Rookie Prince Amukamara saw significant playing time and had his ups and downs.
The main problem on the Giants’ defense seemed to be S Deon Grant being unable to get his troops into the proper defensive posture/alignment on many plays. To their credit, the Giants abandoned their zone look for much of the game and were in nickel and dime packages for most of the night. The problem was they didn’t execute what they preach, that they are best suited for press man coverage. No one was worse than Grant, who was abused repeatedly. It’s important to note that Grant never made it to training camp and was not in the Giants’ plans until Prince injured his foot in his first practice, Bruce Johnson went on IR soon after that, and then Terrell Thomas and Brian Witherspoon were lost for the year in the Chicago preseason game. That’s when Grant got the call, and he’s had the majority of snaps at the nickel ever since. It’s not how the story was written, but it is the way it’s been ad libbed on stage. You can’t blame Grant for at least trying his best, but the Giants sorely miss Michael Boley.
Aaron Ross dropped another easy punt but luckily Prince Amukamara was there to fall on it. Other than that, Specials were…interesting. Neither team had any particularly good runbacks though Da’Rel Scott was better than Thomas had been, each team only punted twice, and there were 7 combined touchbacks on kickoffs.
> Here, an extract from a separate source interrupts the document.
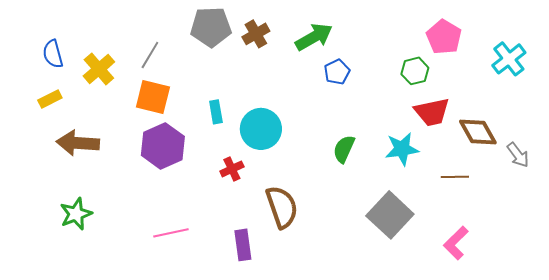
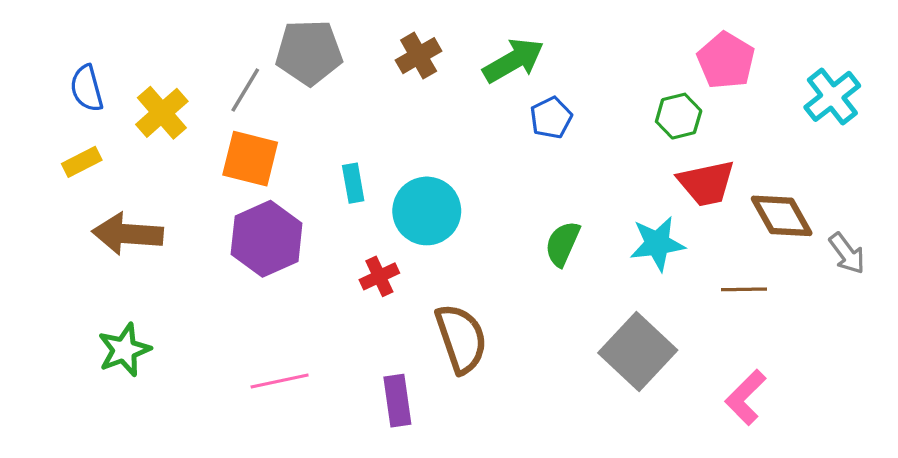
gray pentagon: (211, 27) -> (309, 52), moved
So the interesting. First, the Giants sniffed out and stopped a fake field goal attempt that had the potential of converting a firstdown/touchdown on the Saints’ first drive. WR Devin Thomas recognized the play and got out in front of TE Jimmy Graham and held him up long enough for Jason Pierre-Paul to disengage from the line of scrimmage and race over to finish him off short of the first.
The second interesting thing was in the 3rd quarter trailing 28-10 the Giants attempted a fake punt on 4th -7 from their won 33 yard line. Apparently, the fake was called off but P Steve Weatherford missed the sign and took off with the ball towards the right sideline for no gain. Fortunately for the Giants the Saints taunted the Giants on the play after the whistle and the 15 yards cost them a scoring opportunity.
K Lawrence Tynes converted on a 42-yard FG, coming up short on a 61-yarder before the half. He also hit all three PATs, so the Giants have THAT going for them…which is nice.
For the second week in a row the Giants came nowhere near matching the intensity of their opponents. On top of that HC Tom Coughlin made two desperation challenges that were both lost. If you’d like to read more about the schemes the Giants were running and why several people think they were incorrect, please read this thread, posted by respected BBI contributor Joey in VA. This should be required reading for all BBI.
The swoon is on. The Giants will lose this weekend to Green Bay, and they’ll do it with half the team on the bench or IR with injuries. Once the Giants fall to 6-6, they will most likely have to win their final four games against Dallas, Washington, New York Jets, and Dallas to make the playoffs.